Ich bin 20 Jahre alt und wohne seit ca. 2 Jahren alleine. Seitdem entwickle ich irgendwie immer neue und immer mehr Ängste. Ich hatte schon oft mit Depressionen und Borderline-ähnlichen Symptomen zu kämpfen, aber die Angststörungen sind größtenteils neu. Dabei ist im Moment eigentlich alles gut, ich habe keine Depressionen oder Sonstiges. Nur immer diese Ängste, die sich in betreffenden Situationen in Nervosität und einer starken inneren Unruhe äußern.
Ich könnte unzählige Beispiele nennen, hier einige davon:
- Aufzüge, oder Räume in denen die eventuelle Gefahr bestehen könnte, eingeschlossen zu werden.
- Verfolgungsangst - denke dauernd daran, dass mich jemand verfolgen, ausspionieren oder gar töten könnte. Ich durchsuche jedes Mal, wenn ich Abends nach Hause komme, meine Wohnung, erst wenn ich sicher bin, dass ich allein bin, ist alles ok.

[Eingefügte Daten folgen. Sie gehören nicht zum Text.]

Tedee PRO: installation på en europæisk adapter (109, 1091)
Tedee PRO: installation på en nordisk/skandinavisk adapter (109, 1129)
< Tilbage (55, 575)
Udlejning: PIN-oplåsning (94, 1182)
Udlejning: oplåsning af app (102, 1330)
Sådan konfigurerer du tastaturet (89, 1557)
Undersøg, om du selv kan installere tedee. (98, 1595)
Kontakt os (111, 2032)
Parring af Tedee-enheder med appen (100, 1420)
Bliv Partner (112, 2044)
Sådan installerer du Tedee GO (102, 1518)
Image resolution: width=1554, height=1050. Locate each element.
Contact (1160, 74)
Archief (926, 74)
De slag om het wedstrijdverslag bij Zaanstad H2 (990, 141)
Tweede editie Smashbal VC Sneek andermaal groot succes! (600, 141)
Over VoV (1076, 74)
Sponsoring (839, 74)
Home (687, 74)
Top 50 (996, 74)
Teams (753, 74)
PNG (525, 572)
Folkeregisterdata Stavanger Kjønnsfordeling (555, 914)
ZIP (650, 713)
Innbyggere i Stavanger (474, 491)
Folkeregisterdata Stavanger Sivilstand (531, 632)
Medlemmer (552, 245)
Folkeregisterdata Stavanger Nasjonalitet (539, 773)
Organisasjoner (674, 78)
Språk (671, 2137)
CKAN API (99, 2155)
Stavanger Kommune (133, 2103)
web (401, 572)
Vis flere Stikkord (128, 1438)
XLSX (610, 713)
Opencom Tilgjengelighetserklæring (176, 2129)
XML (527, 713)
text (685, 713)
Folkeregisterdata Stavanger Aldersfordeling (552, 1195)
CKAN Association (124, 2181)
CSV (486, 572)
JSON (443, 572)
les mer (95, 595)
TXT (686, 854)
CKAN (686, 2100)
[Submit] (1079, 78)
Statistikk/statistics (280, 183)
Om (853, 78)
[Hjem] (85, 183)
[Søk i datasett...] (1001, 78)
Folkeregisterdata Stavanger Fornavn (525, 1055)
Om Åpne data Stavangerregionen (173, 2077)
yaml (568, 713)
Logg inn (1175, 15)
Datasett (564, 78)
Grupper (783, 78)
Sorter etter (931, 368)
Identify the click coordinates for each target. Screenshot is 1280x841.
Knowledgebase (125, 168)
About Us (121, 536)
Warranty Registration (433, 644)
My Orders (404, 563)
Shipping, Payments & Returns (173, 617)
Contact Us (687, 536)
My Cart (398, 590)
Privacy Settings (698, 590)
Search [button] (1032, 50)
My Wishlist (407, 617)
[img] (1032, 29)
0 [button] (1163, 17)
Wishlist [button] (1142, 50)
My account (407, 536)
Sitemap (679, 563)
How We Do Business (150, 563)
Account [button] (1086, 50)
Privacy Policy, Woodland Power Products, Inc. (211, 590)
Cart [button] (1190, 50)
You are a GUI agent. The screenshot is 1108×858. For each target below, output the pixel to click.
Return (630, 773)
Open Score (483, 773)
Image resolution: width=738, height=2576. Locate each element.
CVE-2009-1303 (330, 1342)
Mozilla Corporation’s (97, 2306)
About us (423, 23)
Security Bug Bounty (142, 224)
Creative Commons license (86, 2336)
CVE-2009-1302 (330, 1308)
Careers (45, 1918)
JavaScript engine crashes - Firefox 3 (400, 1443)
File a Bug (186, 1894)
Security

- Tod generell... es KÖNNTE ja sein, dass ich morgen sterbe... dann mache ich mir Gedanken darüber, wie und wann ich sterbe und was danach kommt und es macht mich jedes Mal wahnsinnig.
- Habe unglaubliche Angst, mich irgendwie in der Öffentlichkeit zu blamieren.
- Über meine Gesundheit mache ich mir auch andauernd Sorgen. Was, wenn ich irgendwas Schlimmes habe - Krebs, HIV, irgendwas mit dem Herzen - aber zum Arzt zu gehen, traue ich mich genauso wenig.
Das alles und noch unzählige andere Gedanken machen mir echt das Leben schwer. Teilweise fühle ich mich in ganz normalen Alltagssituationen total bedrückt, obwohl ich denke 'Hey, alles ist cool, du solltest eigentlich glücklich sein' und dann muss ich erstmal überlegen, welcher Gedanke mich da gerade wieder im Unterbewusstsein quält und mich irgendwie beruhigen...
Ich wollte schon lange mal einen Termin beim Psychologen machen... wenn da nicht eben auch diese Angst vor Ärzten wäre.